Dwie osoby nie żyją, a prawie 50 zostało rannych po zderzeniu pociągów pasażerskich w Czechach. Do zdarzenia doszło w środę (4.08) rano. Akcja ratunkowa trwa.
Jak donoszą czeskie media, do wypadku doszło krótko po godz. 8.00 nieopodal Domaźlic. Pociąg ekspresowy relacji Monachium – Praga zderzył się czołowo z pociągiem regionalnym. W wyniku zderzenia dwie osoby poniosły śmierć na miejscu, a 48 zostało rannych – czworo pasażerów jest w stanie krytycznym. Ofiarami śmiertelnymi prawdopodobnie są maszyniści składów.
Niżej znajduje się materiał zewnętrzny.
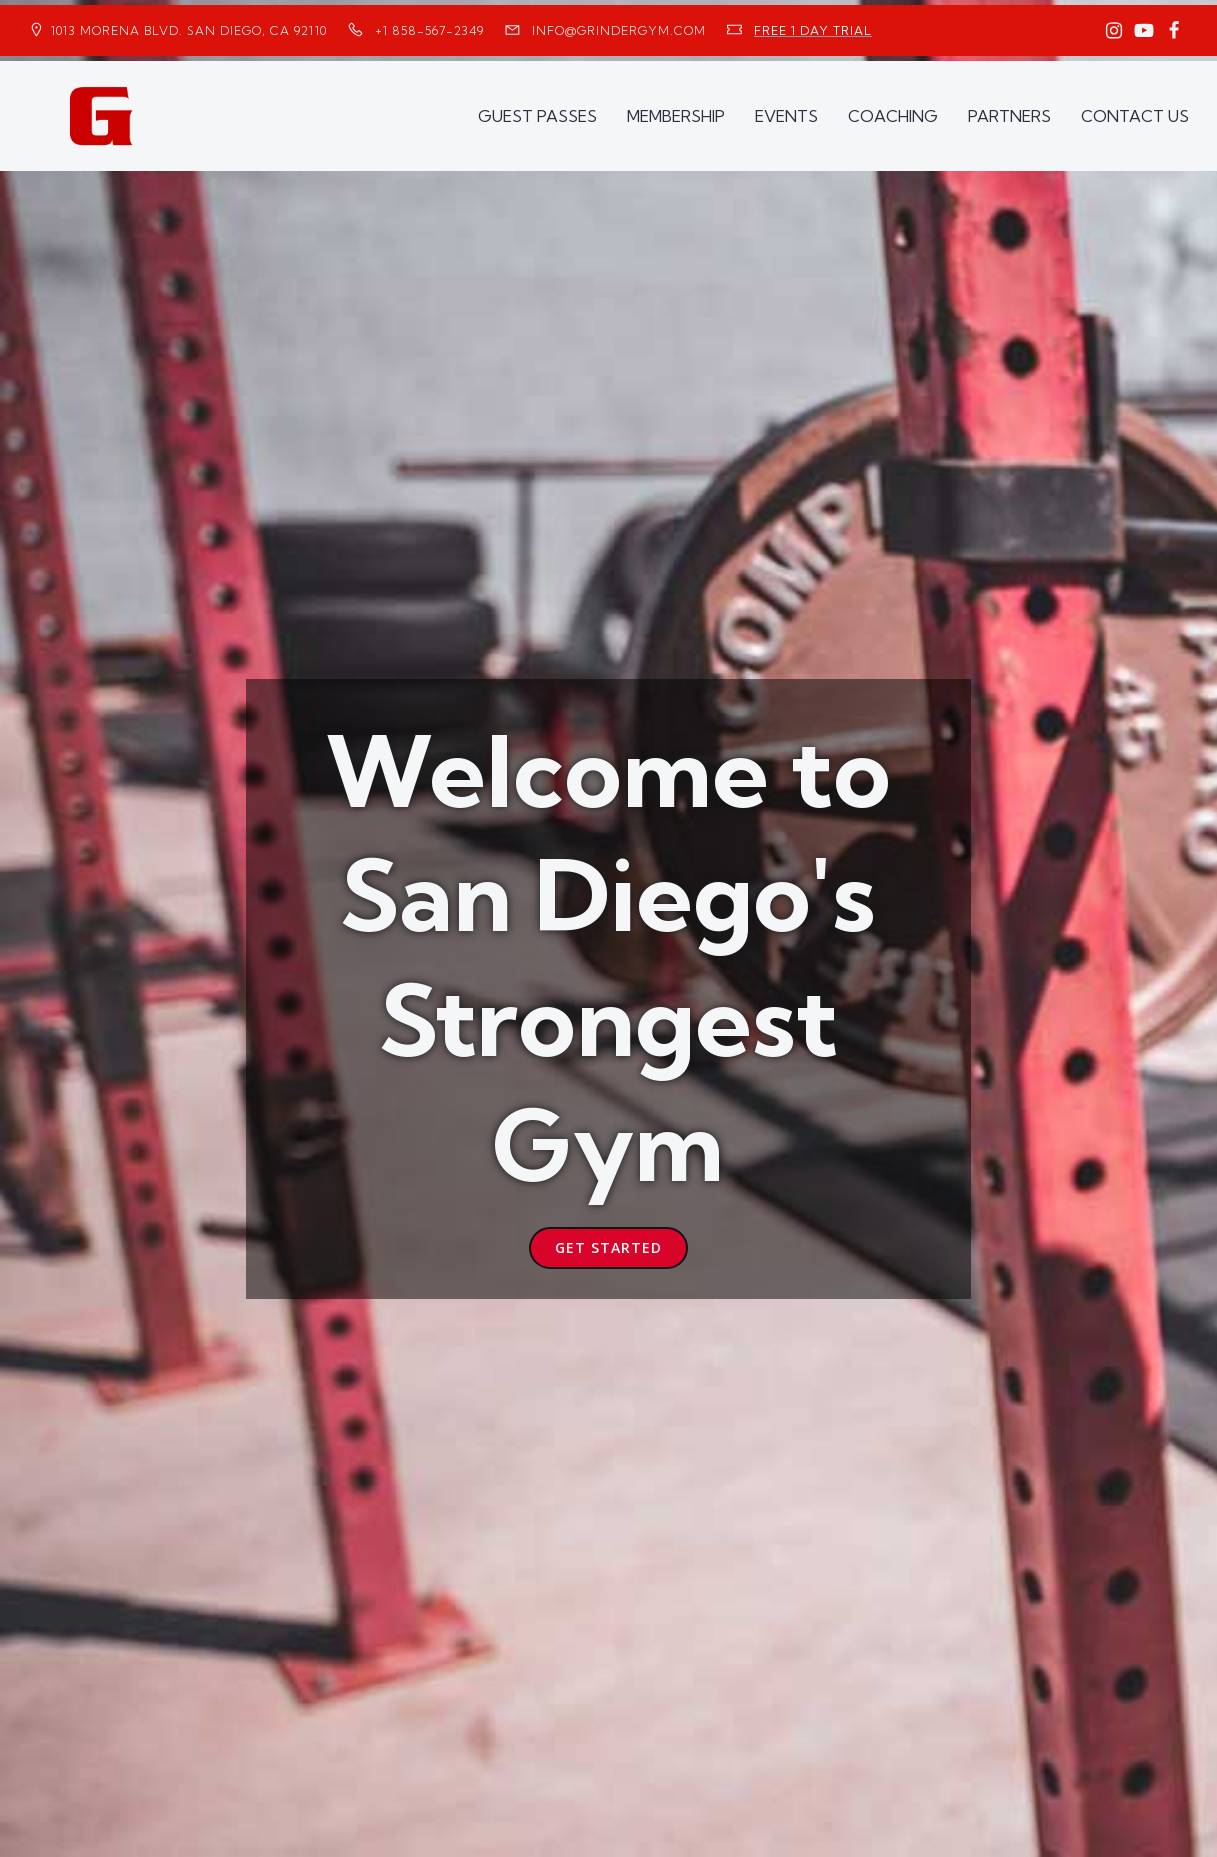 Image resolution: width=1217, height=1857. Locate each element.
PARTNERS (1009, 116)
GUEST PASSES (537, 116)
Do wypadku odniósł się już wicepremier Czech i minister transportu Karel Havliczek, który przekazał, że maszynista pociągu ekspresowego minął sygnał „stój”.
Akcję ratunkową wspierają służby z Niemiec. Lżej ranni pasażerowie opatrywani są na miejscu, pozostałych karetki wożą do szpitali w Domaźlicach, Pilźnie oraz Pradze. W akcji udział biorą także cztery helikoptery ratunkowe.
Szpitale apelują do mieszkańców Czech o pilne oddawanie krwi.
Gubernator kraju pilzneńskiego Ilona Mauritzová złożyła rodzinom ofiar kondolencje.